▶ [REQUIRED ACTION]: Whenever a line in the data contains "Ciudad", show that line.

Extracted page text data:
□ □ □ □ □ □ □

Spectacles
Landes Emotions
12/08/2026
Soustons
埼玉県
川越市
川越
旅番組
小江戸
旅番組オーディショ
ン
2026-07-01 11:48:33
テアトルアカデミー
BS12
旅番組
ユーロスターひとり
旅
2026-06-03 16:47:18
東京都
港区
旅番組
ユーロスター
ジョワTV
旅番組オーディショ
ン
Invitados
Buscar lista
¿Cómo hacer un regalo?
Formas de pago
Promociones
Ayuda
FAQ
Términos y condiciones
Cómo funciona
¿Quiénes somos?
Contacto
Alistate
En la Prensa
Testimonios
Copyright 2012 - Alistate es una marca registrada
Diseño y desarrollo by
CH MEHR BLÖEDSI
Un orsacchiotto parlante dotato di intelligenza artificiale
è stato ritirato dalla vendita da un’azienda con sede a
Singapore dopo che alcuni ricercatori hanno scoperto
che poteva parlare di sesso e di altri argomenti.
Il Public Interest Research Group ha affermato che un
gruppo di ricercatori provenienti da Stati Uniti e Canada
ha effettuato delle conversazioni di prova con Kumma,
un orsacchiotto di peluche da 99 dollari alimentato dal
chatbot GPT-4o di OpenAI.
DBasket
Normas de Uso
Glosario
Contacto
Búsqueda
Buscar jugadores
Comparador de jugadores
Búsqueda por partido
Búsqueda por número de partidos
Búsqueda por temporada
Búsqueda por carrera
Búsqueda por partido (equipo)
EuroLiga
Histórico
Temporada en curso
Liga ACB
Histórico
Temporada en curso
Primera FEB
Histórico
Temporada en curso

□ □ □ □ □ □ □

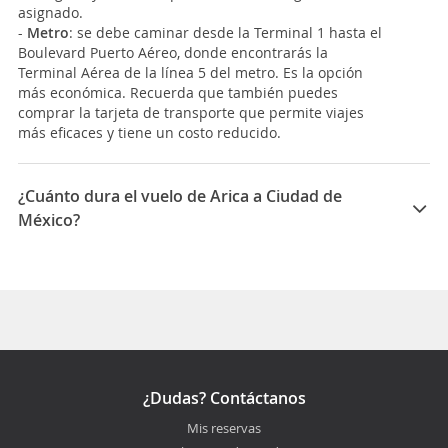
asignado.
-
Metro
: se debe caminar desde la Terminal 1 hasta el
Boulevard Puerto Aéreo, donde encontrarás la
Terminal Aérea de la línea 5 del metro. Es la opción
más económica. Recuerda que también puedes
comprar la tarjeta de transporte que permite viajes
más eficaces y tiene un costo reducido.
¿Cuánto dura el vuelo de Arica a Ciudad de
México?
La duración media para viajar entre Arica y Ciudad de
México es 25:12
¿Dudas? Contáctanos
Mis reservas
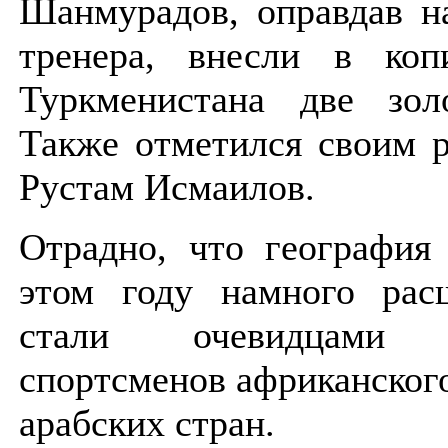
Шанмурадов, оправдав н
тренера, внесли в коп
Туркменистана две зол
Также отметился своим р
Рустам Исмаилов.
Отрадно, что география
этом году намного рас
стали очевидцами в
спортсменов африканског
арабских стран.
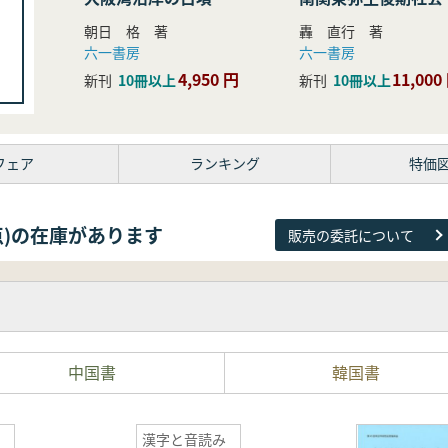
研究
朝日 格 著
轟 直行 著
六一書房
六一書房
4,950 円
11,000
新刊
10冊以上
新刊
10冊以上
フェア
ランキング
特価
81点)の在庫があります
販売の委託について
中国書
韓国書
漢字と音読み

□ □ □ □ □ □ □

▶ [TASK RESPONSE]:
¿Cuánto dura el vuelo de Arica a Ciudad de
La duración media para viajar entre Arica y Ciudad de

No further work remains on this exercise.